De la séduction rituelle à la séduction perpétuelle 

Selon Lipovetsky le rituel est constitutif de chaque communauté. De la même manière, l’ensemble des rituels constitue un élément différenciant majeur entre les groupes et les époques. Les cérémonies et les célébrations étaient, et sont toujours, des moments privilégiés de rencontres et d’échanges : chaque société à ses propres codes et enjeux pour ces moments particuliers dans la vie de l’individu et de la communauté. 

Par exemple, chez les Gerewol des Peuls du Niger, la danse n’est pas un simple divertissement mais bien une manière de se faire valoir auprès de la gent féminine. Élevée au rang d’une compétition à l’image d’un concours de Mister France, cette dernière comportait “des risques de ruptures pour l’unité et l’harmonie de la cérémonie” mais était nécessaire pour assurer la survie de l’espèce. Chez les Trobriand et dans certains groupes du Japon, la voix est complémentaire au corps pour assurer l’attention et la séduction des meilleurs partis : les plus beaux. Fonctionnant comme un “décupleur d’effets séductifs”, ces parades charment les sens comme des parures naturelles. Pour se différencier des parades nuptiales des animaux, les humains ont toujours cherché à magnifier, décupler leur attrait érotique grâce aux coiffes, bijoux, tatouages, maquillage, langage… Toujours dans le seul but “d’accroître l’intérêt sexuel de la part des individus de l’autre genre”. La séduction et ses rites s’imposent comme « une machinerie productive” nécessaire à l’économie du désir et ce, en produisant de l’attirance, de l’intérêt de la part des partenaires, de la préférence sexuelle», en étant constitutif d’une société donnée la séduction agit comme marqueur des sociétés.

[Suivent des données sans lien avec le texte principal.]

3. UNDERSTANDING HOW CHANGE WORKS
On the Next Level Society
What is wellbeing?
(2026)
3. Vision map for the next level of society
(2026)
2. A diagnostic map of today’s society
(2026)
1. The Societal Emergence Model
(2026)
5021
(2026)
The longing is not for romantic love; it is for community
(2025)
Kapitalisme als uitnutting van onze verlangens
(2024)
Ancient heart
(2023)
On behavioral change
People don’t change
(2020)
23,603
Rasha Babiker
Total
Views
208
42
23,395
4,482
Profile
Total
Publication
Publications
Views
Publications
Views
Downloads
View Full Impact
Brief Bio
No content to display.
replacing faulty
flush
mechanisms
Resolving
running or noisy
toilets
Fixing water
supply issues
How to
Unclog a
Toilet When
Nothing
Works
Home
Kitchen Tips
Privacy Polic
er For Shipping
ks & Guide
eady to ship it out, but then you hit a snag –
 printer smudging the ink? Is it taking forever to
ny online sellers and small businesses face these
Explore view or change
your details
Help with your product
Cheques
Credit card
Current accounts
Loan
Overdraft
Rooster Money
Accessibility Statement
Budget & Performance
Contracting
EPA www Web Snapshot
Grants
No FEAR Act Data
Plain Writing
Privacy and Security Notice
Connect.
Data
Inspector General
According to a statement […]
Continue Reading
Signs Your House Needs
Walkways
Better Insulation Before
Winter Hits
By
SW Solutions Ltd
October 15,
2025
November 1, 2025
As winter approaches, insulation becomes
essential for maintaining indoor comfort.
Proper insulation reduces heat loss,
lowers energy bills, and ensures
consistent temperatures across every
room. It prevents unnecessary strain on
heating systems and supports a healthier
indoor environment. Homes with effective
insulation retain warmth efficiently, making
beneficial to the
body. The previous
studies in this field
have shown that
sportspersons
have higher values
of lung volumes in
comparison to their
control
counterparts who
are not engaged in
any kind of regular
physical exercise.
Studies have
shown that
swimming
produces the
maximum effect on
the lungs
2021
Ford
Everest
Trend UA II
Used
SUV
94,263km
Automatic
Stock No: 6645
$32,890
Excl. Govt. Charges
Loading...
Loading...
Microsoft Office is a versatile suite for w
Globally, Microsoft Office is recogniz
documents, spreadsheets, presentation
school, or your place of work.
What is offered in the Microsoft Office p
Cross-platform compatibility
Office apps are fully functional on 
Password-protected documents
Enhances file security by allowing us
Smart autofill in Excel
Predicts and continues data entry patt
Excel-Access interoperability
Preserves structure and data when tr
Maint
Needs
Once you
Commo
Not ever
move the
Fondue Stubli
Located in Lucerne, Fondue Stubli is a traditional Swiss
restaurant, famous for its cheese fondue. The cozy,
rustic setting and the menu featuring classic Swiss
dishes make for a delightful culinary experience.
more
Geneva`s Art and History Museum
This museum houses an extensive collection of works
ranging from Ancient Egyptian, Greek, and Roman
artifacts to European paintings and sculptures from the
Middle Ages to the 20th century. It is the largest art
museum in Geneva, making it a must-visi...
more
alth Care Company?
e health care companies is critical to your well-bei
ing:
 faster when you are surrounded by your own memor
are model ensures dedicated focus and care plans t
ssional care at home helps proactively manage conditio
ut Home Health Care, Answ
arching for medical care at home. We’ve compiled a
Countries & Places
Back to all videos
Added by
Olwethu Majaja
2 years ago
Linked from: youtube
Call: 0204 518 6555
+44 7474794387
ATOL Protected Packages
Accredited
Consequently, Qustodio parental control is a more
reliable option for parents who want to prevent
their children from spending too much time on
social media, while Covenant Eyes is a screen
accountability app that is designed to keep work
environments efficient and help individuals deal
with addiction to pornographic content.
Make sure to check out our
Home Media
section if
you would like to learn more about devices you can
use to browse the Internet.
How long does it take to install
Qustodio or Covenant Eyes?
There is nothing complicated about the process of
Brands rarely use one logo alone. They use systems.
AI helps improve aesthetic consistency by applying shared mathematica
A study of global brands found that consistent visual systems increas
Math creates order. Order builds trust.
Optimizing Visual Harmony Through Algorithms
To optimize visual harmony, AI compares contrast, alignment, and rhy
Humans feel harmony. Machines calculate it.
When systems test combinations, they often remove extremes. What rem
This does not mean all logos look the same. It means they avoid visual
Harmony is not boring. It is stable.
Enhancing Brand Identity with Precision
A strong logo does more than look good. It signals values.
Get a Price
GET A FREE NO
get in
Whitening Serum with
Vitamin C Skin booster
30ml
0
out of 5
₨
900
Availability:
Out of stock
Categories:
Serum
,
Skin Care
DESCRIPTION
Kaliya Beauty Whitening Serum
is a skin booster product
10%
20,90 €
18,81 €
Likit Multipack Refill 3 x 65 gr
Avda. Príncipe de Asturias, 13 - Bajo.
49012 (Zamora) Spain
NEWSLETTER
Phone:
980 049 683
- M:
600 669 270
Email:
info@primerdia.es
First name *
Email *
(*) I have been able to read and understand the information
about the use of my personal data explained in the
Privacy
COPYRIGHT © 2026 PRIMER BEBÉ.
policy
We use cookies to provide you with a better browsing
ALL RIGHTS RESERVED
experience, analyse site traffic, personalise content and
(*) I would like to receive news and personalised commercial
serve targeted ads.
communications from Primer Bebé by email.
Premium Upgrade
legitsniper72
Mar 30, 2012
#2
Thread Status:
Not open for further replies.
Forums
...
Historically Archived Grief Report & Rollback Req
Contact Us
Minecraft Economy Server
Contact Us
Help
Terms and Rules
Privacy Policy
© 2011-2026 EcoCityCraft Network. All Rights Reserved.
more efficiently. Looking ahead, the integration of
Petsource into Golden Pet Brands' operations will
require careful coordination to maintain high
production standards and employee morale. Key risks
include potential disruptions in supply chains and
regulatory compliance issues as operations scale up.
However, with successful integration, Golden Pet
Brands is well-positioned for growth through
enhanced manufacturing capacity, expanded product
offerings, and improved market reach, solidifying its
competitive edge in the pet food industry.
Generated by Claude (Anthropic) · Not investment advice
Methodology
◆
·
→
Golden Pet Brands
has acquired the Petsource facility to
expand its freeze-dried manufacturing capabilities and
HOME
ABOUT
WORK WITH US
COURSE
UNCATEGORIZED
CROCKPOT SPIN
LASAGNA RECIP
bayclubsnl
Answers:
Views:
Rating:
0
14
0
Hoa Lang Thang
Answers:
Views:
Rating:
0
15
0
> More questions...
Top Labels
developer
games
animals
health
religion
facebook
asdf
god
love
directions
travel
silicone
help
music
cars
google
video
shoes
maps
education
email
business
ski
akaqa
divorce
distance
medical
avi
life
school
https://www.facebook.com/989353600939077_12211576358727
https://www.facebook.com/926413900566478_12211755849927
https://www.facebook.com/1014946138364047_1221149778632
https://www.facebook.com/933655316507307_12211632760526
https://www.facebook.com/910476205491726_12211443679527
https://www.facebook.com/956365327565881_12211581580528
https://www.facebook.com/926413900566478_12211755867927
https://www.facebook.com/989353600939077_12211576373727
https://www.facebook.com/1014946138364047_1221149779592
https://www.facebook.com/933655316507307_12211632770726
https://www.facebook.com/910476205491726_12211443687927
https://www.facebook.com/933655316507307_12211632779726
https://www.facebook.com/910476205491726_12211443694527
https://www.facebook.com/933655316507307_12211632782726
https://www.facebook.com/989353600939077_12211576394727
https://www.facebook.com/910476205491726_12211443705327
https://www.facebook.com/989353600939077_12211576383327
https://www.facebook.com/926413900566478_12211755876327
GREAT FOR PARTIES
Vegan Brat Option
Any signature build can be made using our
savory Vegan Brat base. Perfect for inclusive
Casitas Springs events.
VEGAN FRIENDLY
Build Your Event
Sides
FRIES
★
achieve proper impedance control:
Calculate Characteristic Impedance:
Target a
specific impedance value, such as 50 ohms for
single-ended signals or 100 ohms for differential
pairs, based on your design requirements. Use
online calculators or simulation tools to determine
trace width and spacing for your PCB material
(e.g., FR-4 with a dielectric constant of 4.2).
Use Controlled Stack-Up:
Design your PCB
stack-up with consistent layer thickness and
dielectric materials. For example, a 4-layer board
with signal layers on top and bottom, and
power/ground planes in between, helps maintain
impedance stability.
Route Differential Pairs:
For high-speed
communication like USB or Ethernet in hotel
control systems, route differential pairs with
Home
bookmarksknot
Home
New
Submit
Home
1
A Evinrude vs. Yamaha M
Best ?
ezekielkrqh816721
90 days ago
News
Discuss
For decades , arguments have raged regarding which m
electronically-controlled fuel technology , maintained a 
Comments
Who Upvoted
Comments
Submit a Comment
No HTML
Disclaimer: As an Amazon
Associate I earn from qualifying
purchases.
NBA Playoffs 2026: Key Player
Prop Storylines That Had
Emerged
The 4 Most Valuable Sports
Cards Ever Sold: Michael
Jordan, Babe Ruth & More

Dans les années 1970 – 1980, le basculement à l’hypermodernité permet aux individus de se défaire des carcans moraux et par la même occasion permet l’avènement de la séduction : la société de séduction est née. “Si les êtres se plaisent, plus rien ne doit venir entraver leur volonté”, les mécanismes de séduction sont repris et poussés à leur paroxysme. De nouveaux mots et lieux apparaissent “la drague”, les discothèques et les clubs méditerranée, les sites de rencontres, tant de concepts et de lieux pour permettre d’abord à l’homme puis à la femme de laisser libre cours à son imaginaire séducteur. Toujours couplée à certains standards de beauté, la séduction est devenue universelle et ne constitue plus un élément différenciant des sociétés. La liberté d’agir ou non, associée à la démultiplication des parures pour arriver à ses fins, plonge l’homme hypermoderne dans un paradoxe : comment affirmer sa singularité dans cette société ? 

À l’ère du hic et nunc, l’homme hypermoderne n’a plus le temps de prendre le temps. Dans cette société industrialisée où la publicité et le “mass-médiatisé” fait et défait les tendances, les marques deviennent doucement des partenaires pour permettre à chaque personne de montrer son identité, ses convictions et ses valeurs. Mais pour qu’elles puissent y arriver, elles ont d’abord besoin d’attirer l’attention, de séduire ces individus, et donc de multiplier les signes de façon perpétuelle.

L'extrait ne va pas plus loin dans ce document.